The named graphs approach is particularly useful in situations where you have data to express about several statements at once. It is of course also possible to use it for data about individual statements (as the above example illustrates), though it may quickly become cumbersome if used in that fashion (every distinct time period will need its own named graph).
Representing the relation as an object
An alternative approach is to model the relation itself as an object. The relation between "Barack Obama" and "USA" is not just that one is the president of the other, but that one is president of the other between certain dates. To express this in RDF (as Joshua Taylor also illustrated in his comment):
:barackObama :hasRole :president_44 .
:president_44 a :Presidency ;
:of :USA ;
:begin "2009-01-20T00:00:00Z"^^xsd:dateTime ;
:end "2017-01-20T00:00:00Z"^^xsd:dateTime .
The relation itself has now become an object (an instance of the "Presidency" class, with identifier :president_44
).
Compared to using named graphs, this approach is much more tailored to asserting data about individual statements.
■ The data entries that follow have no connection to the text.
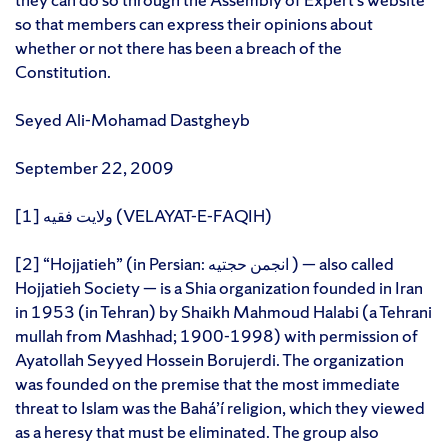
so that members can express their opinions about
whether or not there has been a breach of the
Constitution.
Seyed Ali-Mohamad Dastgheyb
September 22, 2009
[1] ولایت فقیه (VELAYAT-E-FAQIH)
[2] “Hojjatieh” (in Persian: انجمن حجتیه ) — also called
Hojjatieh Society — is a Shia organization founded in Iran
in 1953 (in Tehran) by Shaikh Mahmoud Halabi (a Tehrani
mullah from Mashhad; 1900-1998) with permission of
Ayatollah Seyyed Hossein Borujerdi. The organization
was founded on the premise that the most immediate
threat to Islam was the Bahá’í religion, which they viewed
as a heresy that must be eliminated. The group also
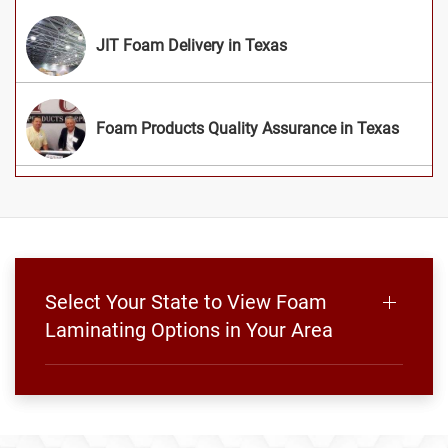
JIT Foam Delivery in Texas
Foam Products Quality Assurance in Texas
Select Your State to View Foam
Laminating Options in Your Area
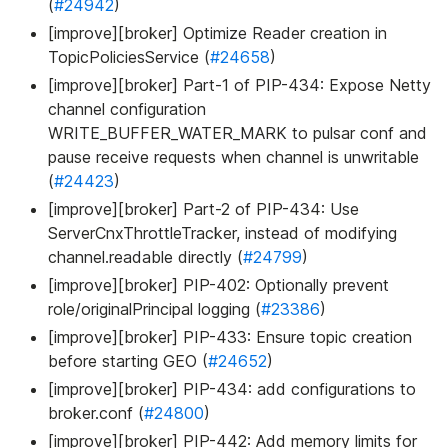
(
#24942
)
[improve][broker] Optimize Reader creation in
TopicPoliciesService (
#24658
)
[improve][broker] Part-1 of PIP-434: Expose Netty
channel configuration
WRITE_BUFFER_WATER_MARK to pulsar conf and
pause receive requests when channel is unwritable
(
#24423
)
[improve][broker] Part-2 of PIP-434: Use
ServerCnxThrottleTracker, instead of modifying
channel.readable directly (
#24799
)
[improve][broker] PIP-402: Optionally prevent
role/originalPrincipal logging (
#23386
)
[improve][broker] PIP-433: Ensure topic creation
before starting GEO (
#24652
)
[improve][broker] PIP-434: add configurations to
broker.conf (
#24800
)
[improve][broker] PIP-442: Add memory limits for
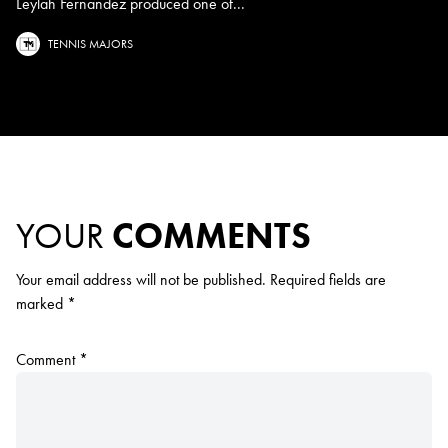
Leylah Fernandez produced one of...
TENNIS MAJORS
YOUR
COMMENTS
Your email address will not be published.
Required fields are
marked
*
Comment
*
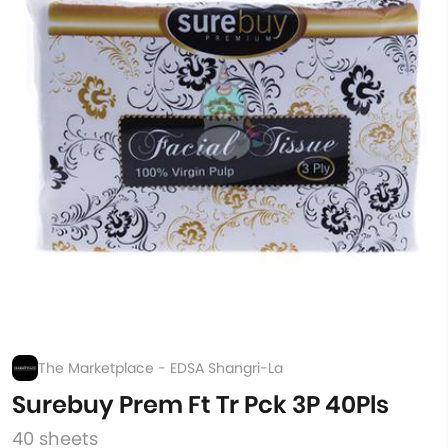
The Marketplace - EDSA Shangri-La
Surebuy Prem Ft Tr Pck 3P 40Pls
40 sheets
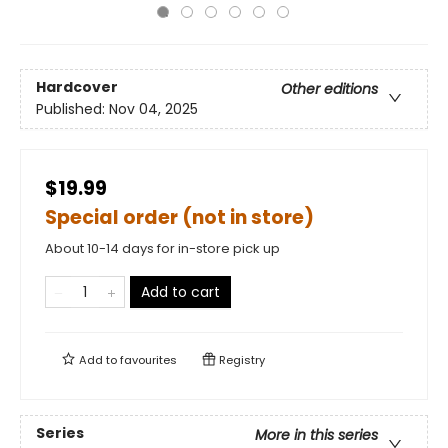
Hardcover
Other editions
Published:
Nov 04, 2025
$19.99
Special order (not in store)
About 10-14 days for in-store pick up
Add to cart
Add to
favourites
Registry
Series
More in this series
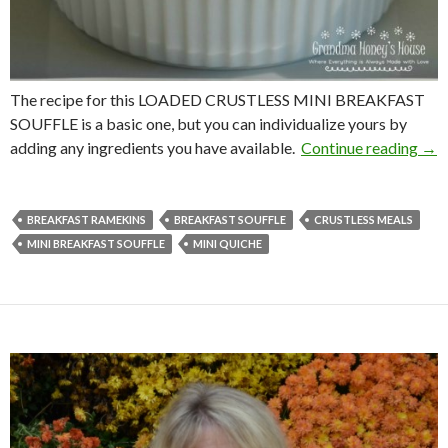
The recipe for this LOADED CRUSTLESS MINI BREAKFAST
SOUFFLE is a basic one, but you can individualize yours by
LOA
adding any ingredients you have available.
Continue reading
→
BREAKFAST RAMEKINS
BREAKFAST SOUFFLE
CRUSTLESS MEALS
MINI BREAKFAST SOUFFLE
MINI QUICHE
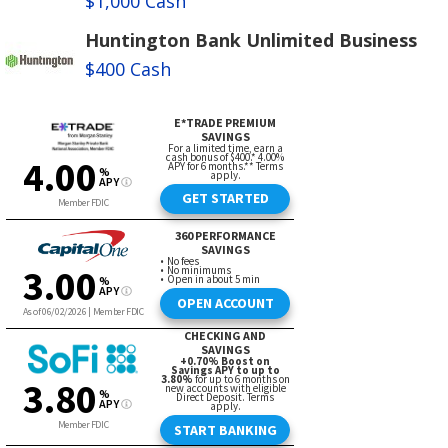
$1,000 Cash
Huntington Bank Unlimited Business
$400 Cash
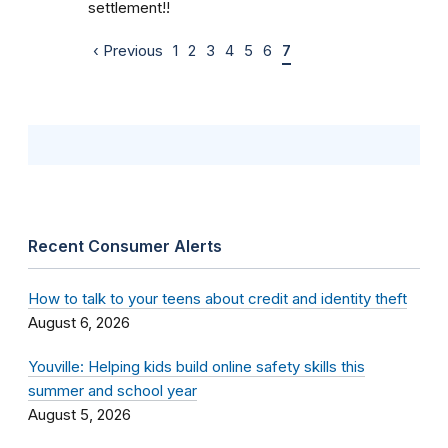
settlement!!
‹ Previous
1
2
3
4
5
6
7
Recent Consumer Alerts
How to talk to your teens about credit and identity theft
August 6, 2026
Youville: Helping kids build online safety skills this
summer and school year
August 5, 2026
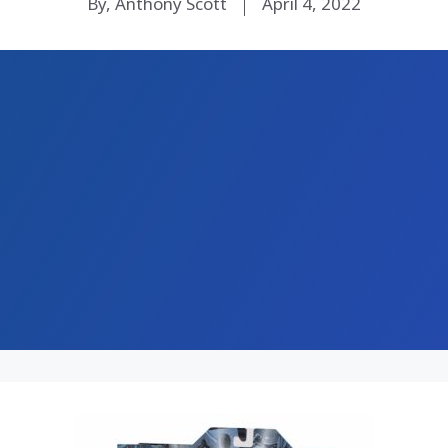
By, Anthony Scott
April 4, 2022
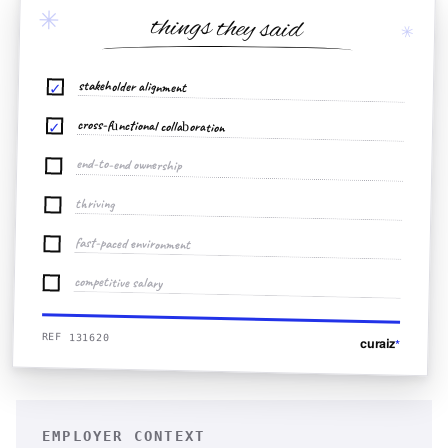
✳
things they said
✳
stakeholder alignment
✓
cross-functional collaboration
✓
end-to-end ownership
thriving
fast-paced environment
competitive salary
REF 131620
curaiz
*
EMPLOYER CONTEXT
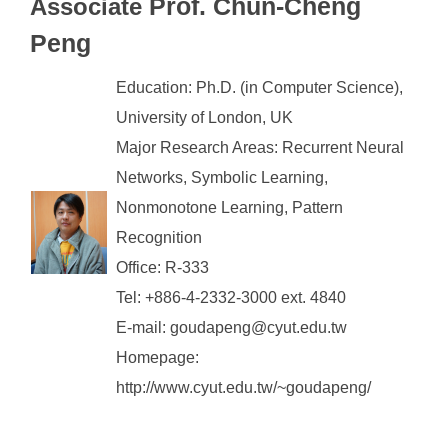
Prof. Chun-Cheng
Associate
Peng
Education: Ph.D. (in Computer Science),
University of London, UK
Major Research Areas: Recurrent Neural
Networks, Symbolic Learning,
Nonmonotone Learning, Pattern
Recognition
Office: R-333
Tel: +886-4-2332-3000 ext. 4840
E-mail: goudapeng@cyut.edu.tw
Homepage:
http://www.cyut.edu.tw/~goudapeng/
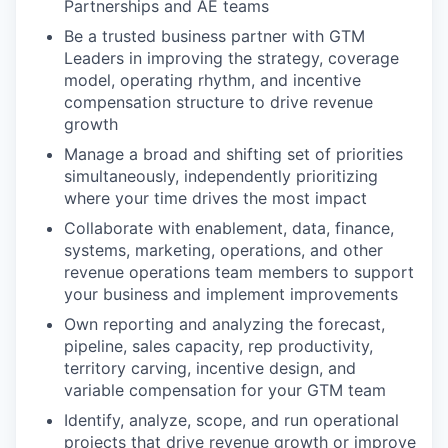
Partnerships and AE teams
Be a trusted business partner with GTM
Leaders in improving the strategy, coverage
model, operating rhythm, and incentive
compensation structure to drive revenue
growth
Manage a broad and shifting set of priorities
simultaneously, independently prioritizing
where your time drives the most impact
Collaborate with enablement, data, finance,
systems, marketing, operations, and other
revenue operations team members to support
your business and implement improvements
Own reporting and analyzing the forecast,
pipeline, sales capacity, rep productivity,
territory carving, incentive design, and
variable compensation for your GTM team
Identify, analyze, scope, and run operational
projects that drive revenue growth or improve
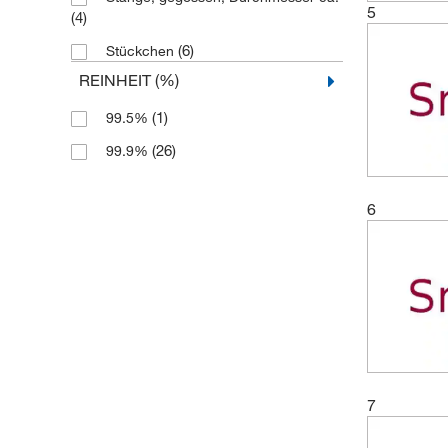
5
(4)
(6)
Stückchen
REINHEIT (%)
(1)
99.5%
(26)
99.9%
6
7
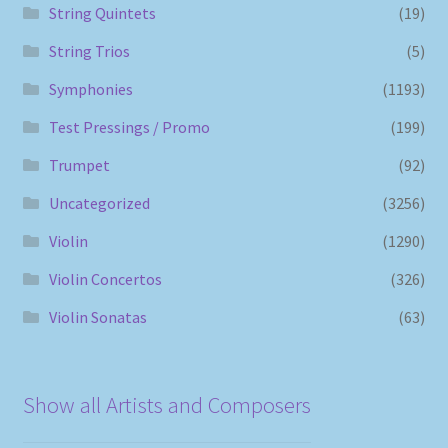
String Quintets
(19)
String Trios
(5)
Symphonies
(1193)
Test Pressings / Promo
(199)
Trumpet
(92)
Uncategorized
(3256)
Violin
(1290)
Violin Concertos
(326)
Violin Sonatas
(63)
Show all Artists and Composers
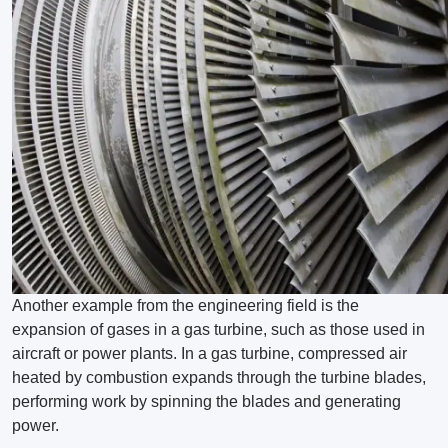
Another example from the engineering field is the
expansion of gases in a gas turbine, such as those used in
aircraft or power plants. In a gas turbine, compressed air
heated by combustion expands through the turbine blades,
performing work by spinning the blades and generating
power.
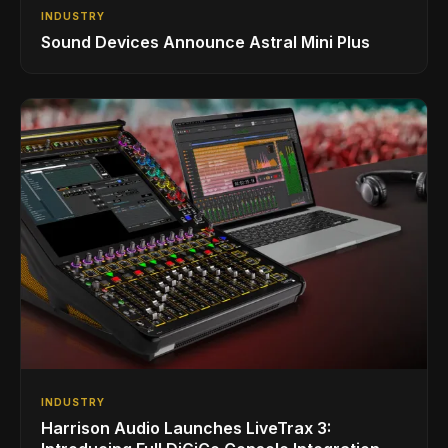
INDUSTRY
Sound Devices Announce Astral Mini Plus
INDUSTRY
Harrison Audio Launches LiveTrax 3:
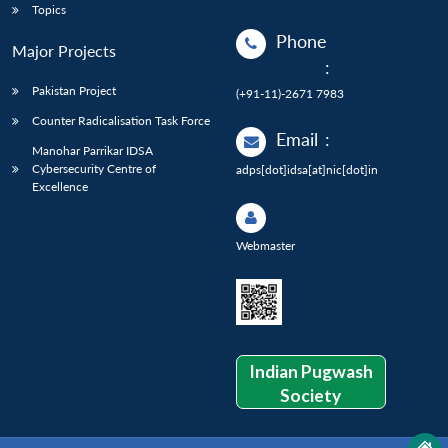
Topics
Phone
Major Projects
:
Pakistan Project
(+91-11)-2671 7983
Counter Radicalisation Task Force
Email
:
Manohar Parrikar IDSA
Cybersecurity Centre of
adps[dot]idsa[at]nic[dot]in
Excellence
Webmaster
Indian Pugwash
Society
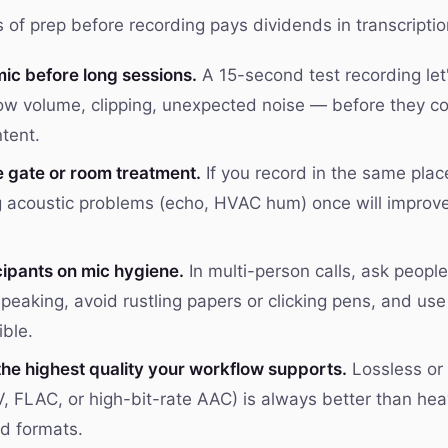
of prep before recording pays dividends in transcription
mic before long sessions.
A 15-second test recording let
ow volume, clipping, unexpected noise — before they c
tent.
e gate or room treatment.
If you record in the same place
 acoustic problems (echo, HVAC hum) once will improve
cipants on mic hygiene.
In multi-person calls, ask peopl
peaking, avoid rustling papers or clicking pens, and us
ble.
the highest quality your workflow supports.
Lossless or 
, FLAC, or high-bit-rate AAC) is always better than hea
d formats.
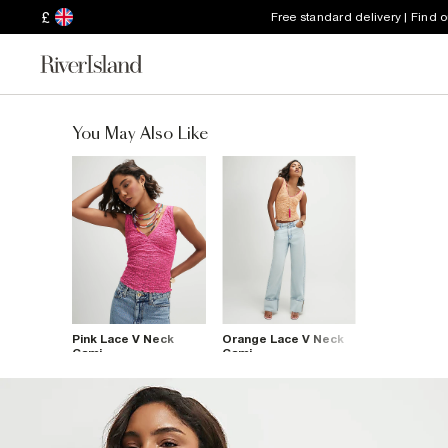
£
Free standard delivery | Find 
You May Also Like
Pink Lace V Neck
Orange Lace V Neck
Cami
Cami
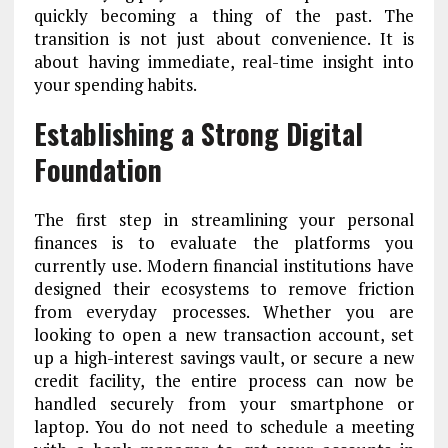
quickly becoming a thing of the past. The
transition is not just about convenience. It is
about having immediate, real-time insight into
your spending habits.
Establishing a Strong Digital
Foundation
The first step in streamlining your personal
finances is to evaluate the platforms you
currently use. Modern financial institutions have
designed their ecosystems to remove friction
from everyday processes. Whether you are
looking to open a new transaction account, set
up a high-interest savings vault, or secure a new
credit facility, the entire process can now be
handled securely from your smartphone or
laptop. You do not need to schedule a meeting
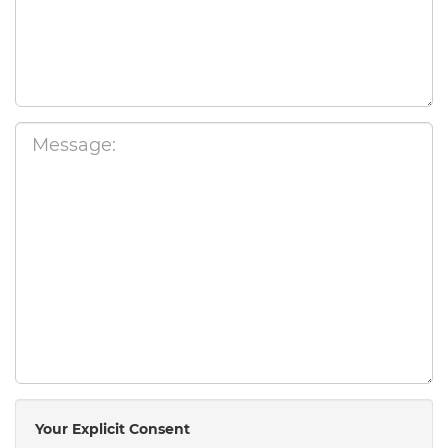
Your Explicit Consent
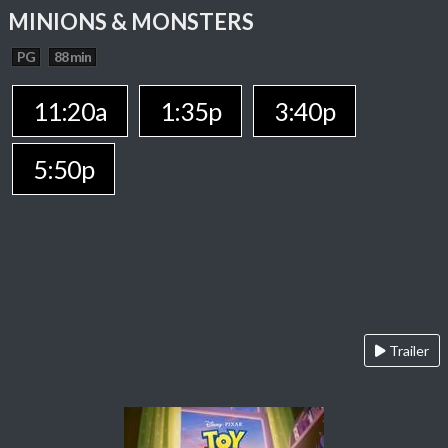
MINIONS & MONSTERS
PG
88 min
11:20a
1:35p
3:40p
5:50p
Trailer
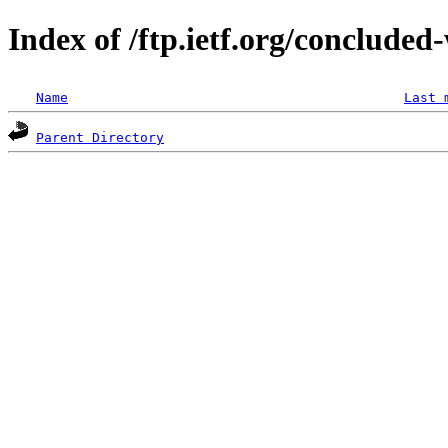
Index of /ftp.ietf.org/concluded
Name
Last 
Parent Directory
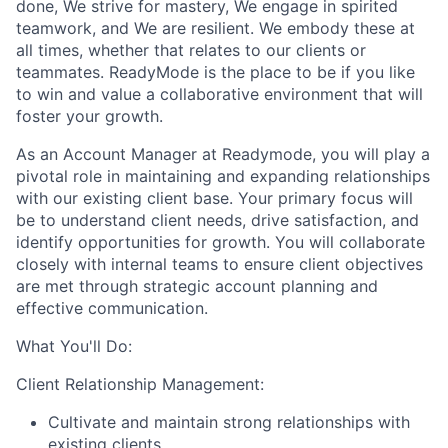
done, We strive for mastery, We engage in spirited
teamwork, and We are resilient. We embody these at
all times, whether that relates to our clients or
teammates. ReadyMode is the place to be if you like
to win and value a collaborative environment that will
foster your growth.
As an Account Manager at Readymode, you will play a
pivotal role in maintaining and expanding relationships
with our existing client base. Your primary focus will
be to understand client needs, drive satisfaction, and
identify opportunities for growth. You will collaborate
closely with internal teams to ensure client objectives
are met through strategic account planning and
effective communication.
What You'll Do:
Client Relationship Management:
Cultivate and maintain strong relationships with
existing clients.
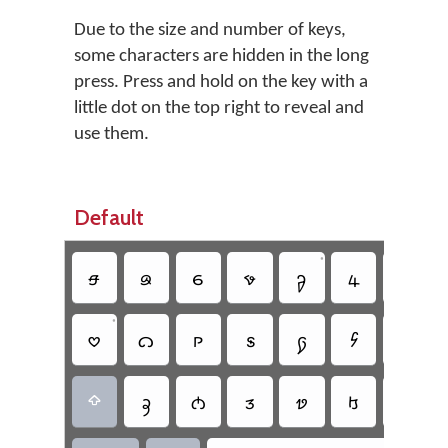
Due to the size and number of keys,
some characters are hidden in the long
press. Press and hold on the key with a
little dot on the top right to reveal and
use them.
Default
•
•
𖹵
𖹣
𖹯
𖹼
𖹨
𖹿
𖹲
•
𖹭
𖹡
𖹹
𖹪
𖹩
𖹶
𖹮
•
𖹥
𖹸
𖹱
𖹢
𖹰
𖹻

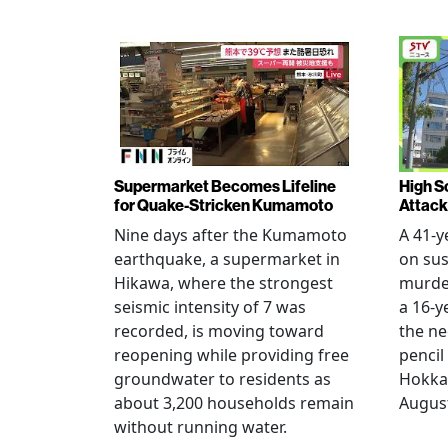
Supermarket Becomes Lifeline
High Sc
for Quake-Stricken Kumamoto
Attack
Nine days after the Kumamoto
A 41-y
earthquake, a supermarket in
on sus
Hikawa, where the strongest
murder
seismic intensity of 7 was
a 16-y
recorded, is moving toward
the ne
reopening while providing free
pencil
groundwater to residents as
Hokka
about 3,200 households remain
August
without running water.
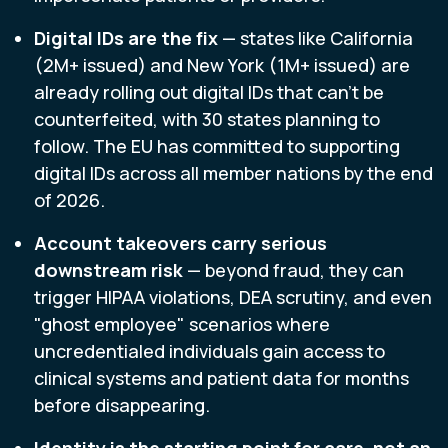
Digital IDs are the fix
— states like California
(2M+ issued) and New York (1M+ issued) are
already rolling out digital IDs that can't be
counterfeited, with 30 states planning to
follow. The EU has committed to supporting
digital IDs across all member nations by the end
of 2026.
Account takeovers carry serious
downstream risk
— beyond fraud, they can
trigger HIPAA violations, DEA scrutiny, and even
"ghost employee" scenarios where
uncredentialed individuals gain access to
clinical systems and patient data for months
before disappearing.
Identity is the starting point for care, not an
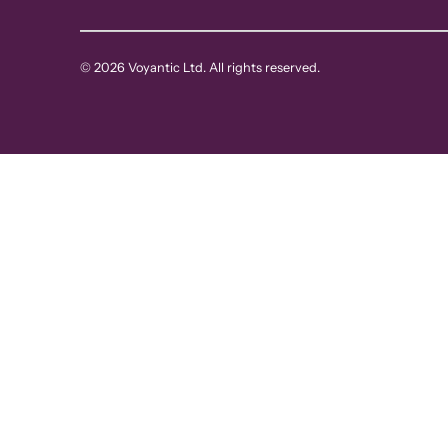
© 2026 Voyantic Ltd. All rights reserved.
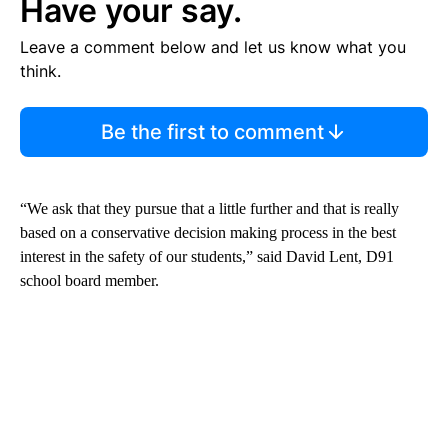
Have your say.
Leave a comment below and let us know what you
think.
Be the first to comment
“We ask that they pursue that a little further and that is really
based on a conservative decision making process in the best
interest in the safety of our students,” said David Lent, D91
school board member.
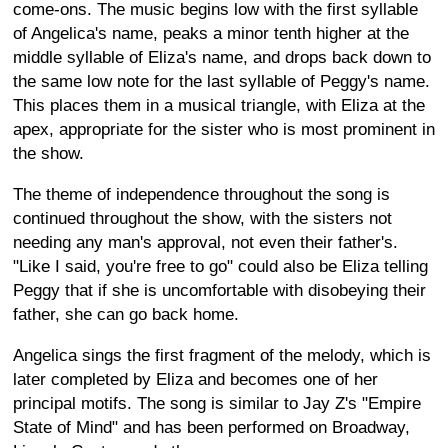
come-ons. The music begins low with the first syllable
of Angelica's name, peaks a minor tenth higher at the
middle syllable of Eliza's name, and drops back down to
the same low note for the last syllable of Peggy's name.
This places them in a musical triangle, with Eliza at the
apex, appropriate for the sister who is most prominent in
the show.
The theme of independence throughout the song is
continued throughout the show, with the sisters not
needing any man's approval, not even their father's.
"Like I said, you're free to go" could also be Eliza telling
Peggy that if she is uncomfortable with disobeying their
father, she can go back home.
Angelica sings the first fragment of the melody, which is
later completed by Eliza and becomes one of her
principal motifs. The song is similar to Jay Z's "Empire
State of Mind" and has been performed on Broadway,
A possible downside is that it becomes a bit more complex to query the relation in SPARQL.
RDF Reification
Not sure this approach actually still counts as "popular", but RDF reification is the historically W3C-sanctioned approach to asserting "statements about statements". In this approach we turn the statement itself into an object:
:obamaPresidency a rdf:Statement ;
rdf:subject :barackObama ;
rdf:predicate :presidentOf ;
rdf:object :USA ;
:trueBetween [
:begin "2009-01-20T00:00:00Z"^^xsd:dateTime ;
:end "2017-01-20T00:00:00Z"^^xsd:dateTime .
] .
There's several good reasons not to use RDF reification in this case, however:
- it's conceptually a bit strange. The knowledge that we want to express is about the temporal aspect of the relation, but using RDF reification we are saying something about the statement.
- What we have expressed in the above example is: "the statement about Barack Obama being president of the USA is valid between ... and ...". Note that we have not expressed that Barack Obama actually is the president of the USA! You could of course still assert that separately (by just adding the original triple as well as the reified one), but this creates a further duplication/maintenance problem.
- It is a pain to use in SPARQL queries.
As Joshua also indicated in his comment, the W3C Note on defining N-ary RDF relations is useful to look at, as it goes into more depth about these (and other) approaches.